For many of us, having a beloved tree reach a ripe old age of 10, 20, or 30 years old is an exciting milestone, but some of the world's most famous old trees are often hundreds or thousands of years old. These ancient arbors are a rare connection to worlds that we’ve never seen and are pieces of living history that we can touch in the present day.
Jaya Sri Maha Bodhi in Sri Lanka
Located in a picturesque, sacred garden in Sri Lanka, the Jaya Sri Maha Bodhi was planted in 249 B.C... as in 2,000 years ago and then some. What's more is that this tree was transplanted from the original bodhi tree where Siddhartha Gautama sat and achieved enlightenment, going on to inspire the name of Gautamas' lessons of Buddhism. In fact, thousands of Buddhists still make pilgrimages to the tree hoping that some time in its shade will lead to life-altering results!
General Sherman Sequoia
While once estimated to date back as far as 11,000 years, this sequoia tree was more recently dated at just over 2,500 years old, but it still holds multiple accolades. For starters, the General Sherman has the distinction of being the world's most voluminous tree: that's total height by total thickness of trunk. At 274.9 feet tall with a base circumference of 102.6 feet around, this tree is on a totally different scale than the saplings in your yard. The General Sherman makes us all kind of wonder if we're just tiny ants in a world meant for hundred-foot-tall people. In Sequoia National Park, Sherman stands alongside other enormously old trees in a group of some of the most impressively tall and wide trees you will ever lay eyes upon.
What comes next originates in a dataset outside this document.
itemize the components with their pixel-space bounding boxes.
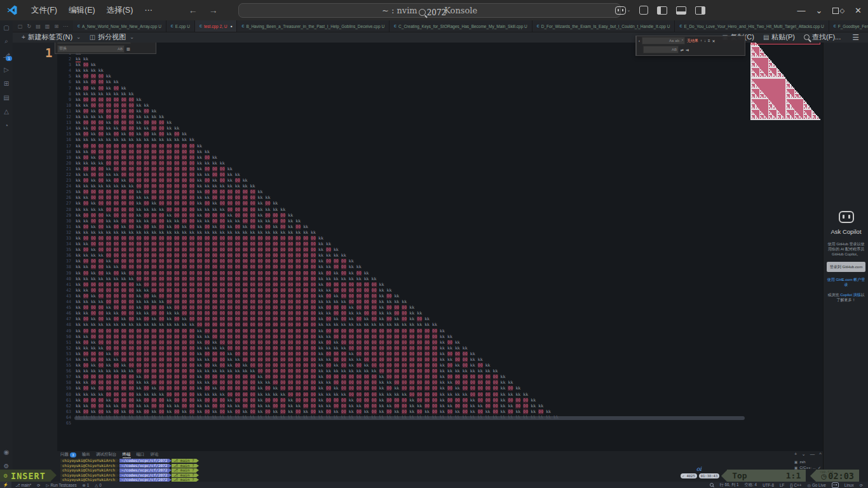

Major Oak from Sherwood Forest
Did you ever daydream about playing one of the merry men or Robin Hood, robbing from the rich and giving to the poor? The Major Oak is a millennium-old tree that supposedly served as a hiding place for the real Robin Hood in the middle of Sherwood Forest! One look at its thick trunk and wide branches certainly make a convincing case that the entire merry band could hide from sight in there. To maintain the oak's heavy limbs, steel poles have been added for posterity. This change might take away from the oak's storybook appeal, but it's better for the tree's overall health. While not one of the oldest or truly one of the biggest, this tree is exceptional simply because it's one of the oldest examples of a very common tree, the oak. To this day, it regularly wins titles like "England's Tree of the Year," and its storied past makes it a significant piece of arboreal history in our book.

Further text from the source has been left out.